Saturday, 2 April 2011

Within Reach

It is now possible for those with money and access to the right transport to get to almost anywhere in the world. Some places are still more accessible than others, however with the ability to negotiate and plan globally and locally, distant lands and remote places and people can now be reached.

In our own country we take travel very much for granted, we get into our cars, or hop on a train, or plane if we want someone else to take us there. We explore new places on a day out or holiday and travel then for fun. For the first time in my life I live in what could be described as a remote location! It is over a mile to the nearest shop, however I very rarely walk there.

In many parts of the world, the luxury of what I describe is beyond understanding. The day to day pressures of life, with no access to transport and little local provision in way of school, work, shop or hospital are all absorbing. Walking is about survival rather than pleasure.

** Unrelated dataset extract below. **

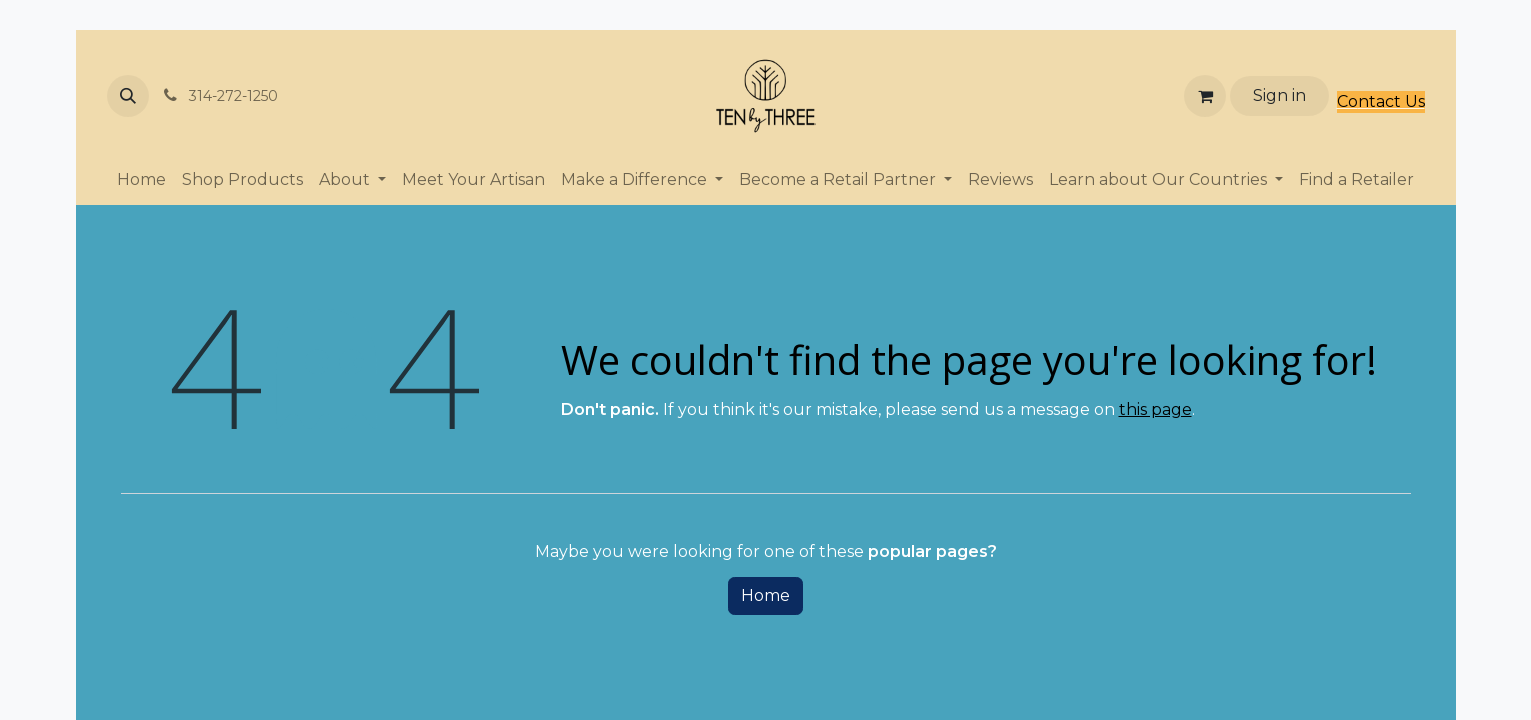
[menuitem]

In Malawi, and other remote parts of our world, mothers with sick children travel by foot and bike for up to four hours a day for months on end to attend treatment and feeding clinics. This determines their healthy survival. This weekend I give thanks for mothers all over the world who make sacrifices for their children.

Although, because of other commitments, I won't be seeing my mother tomorrow and she lives 60 miles away. I am very aware today that with a car if I needed to I can be with her in just over an hour.

1 comment:

  1. It's very easy to take for granted the shrinking of the world as travel and communications improve. We still remember having a friend's son from France to stay with us to improve his English. We had to book a call to his parents just outside Paris to report his safe arrival. That's less than 30 years ago.

    But just because we can travel anywhere in the world, phone anywhere on our mobiles or hold Skype video calls, we shouldn't assume that life everywhere has caught up. We have a friend, a retired midwife, who has a charity for mothers and babies in Tibet where the infant mortality rate is twenty times that of the UK.